Murray-Rust Peter, Mitchell John B O, Rzepa Henry S
Unilever Centre for Molecular Science Informatics, Department of Chemistry, University of Cambridge, Lensfield Road, Cambridge, CB2 1EW, UK.
BMC Bioinformatics. 2005 Jul 18;6:180. doi: 10.1186/1471-2105-6-180.
The current methods of publishing chemical information in bioscience articles are analysed. Using 3 papers as use-cases, it is shown that conventional methods using human procedures, including cut-and-paste are time-consuming and introduce errors.
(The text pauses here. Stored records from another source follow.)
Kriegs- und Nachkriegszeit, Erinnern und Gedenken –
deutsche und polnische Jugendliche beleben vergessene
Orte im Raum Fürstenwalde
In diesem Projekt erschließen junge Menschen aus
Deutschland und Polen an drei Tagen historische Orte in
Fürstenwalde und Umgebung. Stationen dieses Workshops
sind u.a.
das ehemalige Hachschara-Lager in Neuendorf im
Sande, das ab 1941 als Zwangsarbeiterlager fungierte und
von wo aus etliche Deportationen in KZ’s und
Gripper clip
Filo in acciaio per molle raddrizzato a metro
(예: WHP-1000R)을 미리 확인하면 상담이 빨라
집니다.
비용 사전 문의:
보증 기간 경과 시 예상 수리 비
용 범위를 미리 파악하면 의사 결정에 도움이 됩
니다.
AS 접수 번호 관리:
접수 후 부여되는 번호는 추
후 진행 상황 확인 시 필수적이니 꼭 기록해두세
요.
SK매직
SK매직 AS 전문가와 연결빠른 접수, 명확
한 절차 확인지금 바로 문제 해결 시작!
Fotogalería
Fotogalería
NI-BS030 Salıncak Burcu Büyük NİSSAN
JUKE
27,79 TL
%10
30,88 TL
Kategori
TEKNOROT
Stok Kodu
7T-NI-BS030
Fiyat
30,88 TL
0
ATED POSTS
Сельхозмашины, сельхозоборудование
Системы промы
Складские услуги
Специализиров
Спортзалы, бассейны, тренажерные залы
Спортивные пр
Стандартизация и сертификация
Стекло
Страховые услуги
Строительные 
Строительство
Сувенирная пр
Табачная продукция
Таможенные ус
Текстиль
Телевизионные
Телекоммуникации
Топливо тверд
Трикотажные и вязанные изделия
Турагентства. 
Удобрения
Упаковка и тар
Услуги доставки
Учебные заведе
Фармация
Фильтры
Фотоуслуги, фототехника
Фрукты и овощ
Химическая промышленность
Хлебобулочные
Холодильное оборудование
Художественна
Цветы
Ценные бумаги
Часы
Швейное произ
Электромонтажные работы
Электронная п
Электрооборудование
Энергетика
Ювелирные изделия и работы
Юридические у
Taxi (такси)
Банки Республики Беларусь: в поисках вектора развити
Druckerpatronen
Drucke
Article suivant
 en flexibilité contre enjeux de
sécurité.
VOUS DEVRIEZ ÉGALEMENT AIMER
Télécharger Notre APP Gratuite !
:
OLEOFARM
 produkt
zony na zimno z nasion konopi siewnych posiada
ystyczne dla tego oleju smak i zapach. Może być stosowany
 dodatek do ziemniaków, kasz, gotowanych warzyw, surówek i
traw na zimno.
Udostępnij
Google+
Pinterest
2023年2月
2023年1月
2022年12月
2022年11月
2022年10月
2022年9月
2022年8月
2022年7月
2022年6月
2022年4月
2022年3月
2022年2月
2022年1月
The meaning of chemical terms and the identity of compounds is often ambiguous. valuable experimental data such as spectra and computational results are almost always omitted. We describe an Open XML architecture at proof-of-concept which addresses these concerns. Compounds are identified through explicit connection tables or links to persistent Open resources such as PubChem. It is argued that if publishers adopt these tools and protocols, then the quality and quantity of chemical information available to bioscientists will increase and the authors, publishers and readers will find the process cost-effective.
分析了目前在生物科学文章中发布化学信息的方法。以3篇论文为案例,结果表明,包括复制粘贴在内的传统人工操作方法既耗时又容易出错。化学术语的含义和化合物的身份常常模糊不清。有价值的实验数据,如光谱和计算结果几乎总是被省略。我们描述了一种概念验证阶段的开放XML架构,该架构解决了这些问题。通过显式连接表或指向诸如PubChem等持久开放资源的链接来识别化合物。有人认为,如果出版商采用这些工具和协议,那么生物科学家可获取的化学信息的质量和数量将会增加,并且作者、出版商和读者都会发现这个过程具有成本效益。